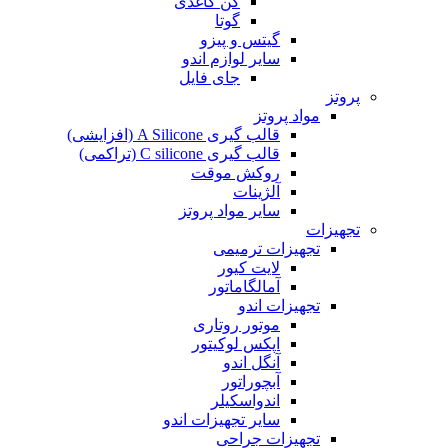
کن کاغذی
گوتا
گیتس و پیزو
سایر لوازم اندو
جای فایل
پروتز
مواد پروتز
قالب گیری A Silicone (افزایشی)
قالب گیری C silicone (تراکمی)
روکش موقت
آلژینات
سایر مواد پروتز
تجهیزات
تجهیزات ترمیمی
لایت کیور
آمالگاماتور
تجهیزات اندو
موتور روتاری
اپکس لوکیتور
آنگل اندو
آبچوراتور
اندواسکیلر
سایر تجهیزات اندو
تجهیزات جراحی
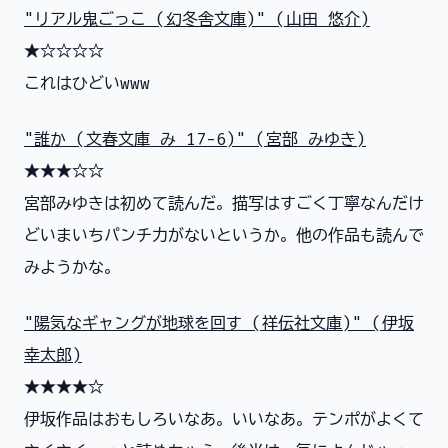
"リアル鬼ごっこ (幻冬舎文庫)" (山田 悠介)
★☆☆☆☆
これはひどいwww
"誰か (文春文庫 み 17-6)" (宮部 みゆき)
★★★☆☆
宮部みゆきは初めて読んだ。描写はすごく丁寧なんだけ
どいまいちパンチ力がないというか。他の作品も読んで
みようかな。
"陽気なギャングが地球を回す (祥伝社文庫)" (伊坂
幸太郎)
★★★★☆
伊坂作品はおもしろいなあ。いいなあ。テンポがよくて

========================

● **Task description**
Please retype the lines from the one containing "گیتس و پیزو" through the last line of the records above, exactly as written, and leave out any pictures.

● **Task result**
گیتس و پیزو
سایر لوازم اندو
جای فایل
پروتز
مواد پروتز
قالب گیری A Silicone (افزایشی)
قالب گیری C silicone (تراکمی)
روکش موقت
آلژینات
سایر مواد پروتز
تجهیزات
تجهیزات ترمیمی
لایت کیور
آمالگاماتور
تجهیزات اندو
موتور روتاری
اپکس لوکیتور
آنگل اندو
آبچوراتور
اندواسکیلر
سایر تجهیزات اندو
تجهیزات جراحی
"リアル鬼ごっこ (幻冬舎文庫)" (山田 悠介)
★☆☆☆☆
これはひどいwww
"誰か (文春文庫 み 17-6)" (宮部 みゆき)
★★★☆☆
宮部みゆきは初めて読んだ。描写はすごく丁寧なんだけ
どいまいちパンチ力がないというか。他の作品も読んで
みようかな。
"陽気なギャングが地球を回す (祥伝社文庫)" (伊坂
幸太郎)
★★★★☆
伊坂作品はおもしろいなあ。いいなあ。テンポがよくて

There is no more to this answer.